I don't know, Dan. I'm afraid if I follow all these coordinates I'll end up out in the woods... Haintree? This river don't go to Haintree! :D
 
:) Steve, you kinda hafta be here to understand it. :confused: :)
of course if I don't keep at it I don't understand it for a while.. :( :D
 
The old rules still apply such as trying to have the blade cover when the knife is closed at the bolster end.

This is just GOOD design.

As for the ratio and dims from old days they work OK if you like the buck 110 look.

Drawing and cutting the folders out on paper is a good idea. Cut the blade seperate and fold it in the handle.

Look at the blade to handle ratio.

This is the biggest improvement in many year over the old time look of knives.
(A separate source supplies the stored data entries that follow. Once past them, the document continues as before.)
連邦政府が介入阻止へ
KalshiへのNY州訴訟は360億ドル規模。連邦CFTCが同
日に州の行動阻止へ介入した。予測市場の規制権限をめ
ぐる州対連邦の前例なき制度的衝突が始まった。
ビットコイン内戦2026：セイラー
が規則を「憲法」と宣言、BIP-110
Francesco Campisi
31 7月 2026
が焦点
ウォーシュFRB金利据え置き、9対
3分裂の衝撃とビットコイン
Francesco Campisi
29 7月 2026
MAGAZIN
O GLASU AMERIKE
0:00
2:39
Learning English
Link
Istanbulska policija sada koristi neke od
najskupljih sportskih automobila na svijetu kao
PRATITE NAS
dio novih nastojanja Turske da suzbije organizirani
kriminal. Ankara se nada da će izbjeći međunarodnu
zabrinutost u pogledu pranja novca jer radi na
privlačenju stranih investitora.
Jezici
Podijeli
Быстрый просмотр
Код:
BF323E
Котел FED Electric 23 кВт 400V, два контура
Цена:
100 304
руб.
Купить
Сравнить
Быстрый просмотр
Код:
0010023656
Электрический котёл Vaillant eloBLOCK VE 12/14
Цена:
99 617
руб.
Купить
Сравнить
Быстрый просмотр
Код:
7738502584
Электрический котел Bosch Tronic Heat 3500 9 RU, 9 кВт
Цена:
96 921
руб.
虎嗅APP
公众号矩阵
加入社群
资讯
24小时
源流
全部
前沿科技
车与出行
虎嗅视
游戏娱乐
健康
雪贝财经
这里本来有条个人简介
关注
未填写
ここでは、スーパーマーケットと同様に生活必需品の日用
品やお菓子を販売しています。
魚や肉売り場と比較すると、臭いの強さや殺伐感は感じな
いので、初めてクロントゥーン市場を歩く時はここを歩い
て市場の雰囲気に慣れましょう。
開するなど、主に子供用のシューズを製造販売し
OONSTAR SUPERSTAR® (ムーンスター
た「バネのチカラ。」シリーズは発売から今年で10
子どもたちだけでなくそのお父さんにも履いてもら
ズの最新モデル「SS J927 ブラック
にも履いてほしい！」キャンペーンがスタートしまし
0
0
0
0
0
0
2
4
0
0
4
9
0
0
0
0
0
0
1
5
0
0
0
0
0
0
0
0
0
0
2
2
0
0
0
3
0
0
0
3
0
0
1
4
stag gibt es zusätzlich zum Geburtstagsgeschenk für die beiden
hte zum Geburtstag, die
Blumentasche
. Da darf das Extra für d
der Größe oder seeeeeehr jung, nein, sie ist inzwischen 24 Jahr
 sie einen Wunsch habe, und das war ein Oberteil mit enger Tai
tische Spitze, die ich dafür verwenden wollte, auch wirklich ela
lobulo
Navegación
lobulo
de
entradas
Standard precision hardware is another.



 
I guess if I really wanted to I could just breakdown a few of my production knives and copy them. But, Illustrator worked out well for my "CAD" prototype! Unfortunately I drilled the stop pin hole a little too far south and it screwed up the blade shape . I guess I could drill it again, but that will cause some other problems, so I'll stick with what I have for now and just see what blade shape wants to come out of this.
 
For this folder that is starting to take shape I need a standoff for the spine. I am planning on making my own, but here are my options: what I will do is drill a piece of steel and tap for 1-72 threads. Should I attempt this on 1/8" diameter stainless steel pin stock, using a cheap drill press and a POS drill press vice, or should I just drill and tap a piece of scrap steel, cut it to square and work out a round-ish shape with my good 'ol files? Now I get why most serious folder makers have a lathe and mill and make all their own stuff!
 
For stand offs I use brass or copper tubing ( 1/8" or 3/16" diam.) I cut it close to the desired length with a tube cutter, or sometimes just a hacksaw. Then put a peice of drill rod in your vice so that it sticks up the desired thickness of the standoff. Slip your peice of tubing over and file it down flush. You'll have to file a little on both sides to get it good and flat. If you have a micrometer to check it with and some patience you can do a surprisingly accurate job, and they work just fine for me. On a really heavy use knife I prefer a solid backspacer to standoffs so it doesn't matter that they're a little thin.